Implantar e equipar de modo qualitativo bibliotecas que sejam públicas são ações que podem resolver parte considerável do problema da falta de leitura. “Ao lado disso são necessários conjuntos de medidas que apontem para outras maneiras de significar esses lugares. Temos que considerar que em grande medida somos herdeiros de uma tradição cultural que vê a biblioteca como esse local sagrado, diferenciado. Esses significados se prendem a elementos de permanência. Como estar alegremente num local que costuma exigir silêncio absoluto dos usuários e é cheio de impedimentos de toda natureza? O desafio é buscar outros modos de compor, usar e praticar esses espaços”, indica a professora Lilian Lopes. Um exemplo disso é a Biblioteca Modelo de Manguinhos, inaugurada no ano passado, no Rio de Janeiro, com recursos do Ministério da Cultura. A área onde antes existiam galpões foi totalmente urbanizada e tornou-se local de maior concentração de equipamentos sociais em uma comunidade da cidade. “É uma biblioteca pública multifuncional. Seu formato contempla ludoteca, filmoteca, sala de leitura para portadores de deficiências visuais, acervo digital de música, cineteatro, cafeteria, acesso gratuito à Internet. Este é um exemplo de como o conceito de biblioteca pode ser ampliado, distanciando-se muito dessa ideia de ‘depósito de livros’. Precisamos avançar mais nessa direção”, complementa o presidente da FBN.

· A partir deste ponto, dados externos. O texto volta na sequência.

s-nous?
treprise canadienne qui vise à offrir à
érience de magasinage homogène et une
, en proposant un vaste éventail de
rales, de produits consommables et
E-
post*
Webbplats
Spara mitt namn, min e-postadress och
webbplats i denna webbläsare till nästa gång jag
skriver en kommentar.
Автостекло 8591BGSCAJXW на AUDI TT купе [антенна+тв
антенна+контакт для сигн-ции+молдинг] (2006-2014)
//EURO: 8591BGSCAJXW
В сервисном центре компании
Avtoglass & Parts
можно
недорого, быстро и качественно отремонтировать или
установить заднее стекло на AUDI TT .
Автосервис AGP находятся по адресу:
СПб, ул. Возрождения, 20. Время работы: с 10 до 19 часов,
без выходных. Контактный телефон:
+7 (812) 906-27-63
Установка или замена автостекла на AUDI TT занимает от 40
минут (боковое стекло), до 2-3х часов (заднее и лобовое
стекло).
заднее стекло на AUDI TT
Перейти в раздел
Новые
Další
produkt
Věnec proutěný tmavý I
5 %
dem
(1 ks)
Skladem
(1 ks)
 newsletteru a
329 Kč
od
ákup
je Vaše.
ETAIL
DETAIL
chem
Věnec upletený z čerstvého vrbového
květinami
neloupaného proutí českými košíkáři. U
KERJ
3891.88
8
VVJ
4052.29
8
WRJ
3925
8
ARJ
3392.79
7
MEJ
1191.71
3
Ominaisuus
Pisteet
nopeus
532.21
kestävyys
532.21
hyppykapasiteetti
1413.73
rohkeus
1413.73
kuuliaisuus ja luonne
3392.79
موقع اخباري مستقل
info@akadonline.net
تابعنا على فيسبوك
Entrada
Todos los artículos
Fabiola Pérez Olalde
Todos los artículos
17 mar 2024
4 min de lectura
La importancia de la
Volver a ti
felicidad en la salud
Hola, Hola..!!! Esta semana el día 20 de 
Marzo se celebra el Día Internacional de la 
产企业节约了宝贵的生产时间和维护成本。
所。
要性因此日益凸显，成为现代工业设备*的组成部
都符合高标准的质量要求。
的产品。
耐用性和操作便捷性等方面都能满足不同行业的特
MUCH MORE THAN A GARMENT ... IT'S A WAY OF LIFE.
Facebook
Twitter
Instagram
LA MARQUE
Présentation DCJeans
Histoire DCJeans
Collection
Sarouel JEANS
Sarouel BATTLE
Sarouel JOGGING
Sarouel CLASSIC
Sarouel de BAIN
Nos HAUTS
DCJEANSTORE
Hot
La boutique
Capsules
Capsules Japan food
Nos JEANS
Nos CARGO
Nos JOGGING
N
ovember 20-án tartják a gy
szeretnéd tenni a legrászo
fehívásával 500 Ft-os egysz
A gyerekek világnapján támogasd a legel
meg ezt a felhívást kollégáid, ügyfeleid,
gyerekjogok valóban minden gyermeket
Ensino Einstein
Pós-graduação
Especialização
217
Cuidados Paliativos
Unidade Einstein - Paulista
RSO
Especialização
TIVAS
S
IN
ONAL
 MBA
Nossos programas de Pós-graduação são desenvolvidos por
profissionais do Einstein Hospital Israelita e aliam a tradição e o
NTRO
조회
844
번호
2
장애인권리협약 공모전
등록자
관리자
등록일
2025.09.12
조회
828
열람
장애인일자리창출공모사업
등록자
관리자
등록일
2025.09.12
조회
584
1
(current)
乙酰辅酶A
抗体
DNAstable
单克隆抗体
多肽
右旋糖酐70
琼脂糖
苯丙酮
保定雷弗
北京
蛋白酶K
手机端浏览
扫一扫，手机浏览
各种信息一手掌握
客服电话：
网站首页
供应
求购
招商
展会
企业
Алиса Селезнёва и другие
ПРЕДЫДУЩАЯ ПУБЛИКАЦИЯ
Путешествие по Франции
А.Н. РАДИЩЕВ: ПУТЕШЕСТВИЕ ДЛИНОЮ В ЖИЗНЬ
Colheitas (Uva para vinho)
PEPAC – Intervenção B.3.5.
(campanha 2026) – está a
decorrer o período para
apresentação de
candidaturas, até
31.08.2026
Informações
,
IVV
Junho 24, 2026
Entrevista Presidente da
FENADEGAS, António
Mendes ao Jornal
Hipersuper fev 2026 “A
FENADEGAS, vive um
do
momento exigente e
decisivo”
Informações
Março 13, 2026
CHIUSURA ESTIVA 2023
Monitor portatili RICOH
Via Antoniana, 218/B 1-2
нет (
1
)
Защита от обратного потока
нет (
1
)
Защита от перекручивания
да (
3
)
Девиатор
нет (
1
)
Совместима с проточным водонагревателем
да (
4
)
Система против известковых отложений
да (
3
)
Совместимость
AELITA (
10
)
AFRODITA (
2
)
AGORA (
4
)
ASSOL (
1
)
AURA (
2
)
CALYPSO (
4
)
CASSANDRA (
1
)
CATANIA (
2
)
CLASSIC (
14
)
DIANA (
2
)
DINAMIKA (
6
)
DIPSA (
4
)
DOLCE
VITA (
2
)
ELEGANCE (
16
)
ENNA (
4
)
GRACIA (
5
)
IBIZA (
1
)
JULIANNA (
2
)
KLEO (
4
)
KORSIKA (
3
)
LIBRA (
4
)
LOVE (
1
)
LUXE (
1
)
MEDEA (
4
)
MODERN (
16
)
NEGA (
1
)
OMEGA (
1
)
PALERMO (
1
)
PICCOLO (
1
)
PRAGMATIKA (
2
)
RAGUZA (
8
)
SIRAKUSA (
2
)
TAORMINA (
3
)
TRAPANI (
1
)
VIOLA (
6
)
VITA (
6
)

No entanto, pesquisa feita pelo próprio Ministério da Cultura e divulgada no final do ano passado aponta que a situação ainda é catastrófica. A maioria das bibliotecas abre precariamente nos horários comerciais (quem trabalha não tem acesso); falta pessoal especializado; o nível de informatização é baixo; a maioria das bibliotecas não possui sistemas informatizados e, principalmente, ainda não há um sistema de bibliotecas com hierarquia (bibliotecas de porte que supram as necessidades de regiões com maior quantidade de acervo), interligação e sistemas de empréstimos entre si.
Em meio à vasta gama de iniciativas sociais de fomento à leitura está o Grupo Projetos de Leitura, coordenado pelo escritor Laé de Souza. Um dos projetos do grupo chama-se Ler é Bom, Experimente! e é dirigido ao público infantil e juvenil das escolas públicas. Desde 2004, mais de três mil escolas em diversas regiões do Brasil já foram atendidas. Laé acredita que a formação do hábito de leitura nas crianças deve ser compromisso partilhado, especialmente, entre família e escola. “Na família, é indispensável a leitura dos pais para os filhos e a conversa sobre um texto lido. Aguçar a curiosidade para e leitura não é obrigação somente dos professores. Pais que gostam da leitura terão mais facilidade de formar filhos leitores. A escola precisa utilizar métodos para formar leitores. Para isso, é necessário que o aluno leia por prazer e que o próprio professor também conheça o prazer da leitura”, ressalta. Aí surge a necessidade crucial de transformar o professor em um mediador da leitura como atividade prazerosa, não tarefa penosa.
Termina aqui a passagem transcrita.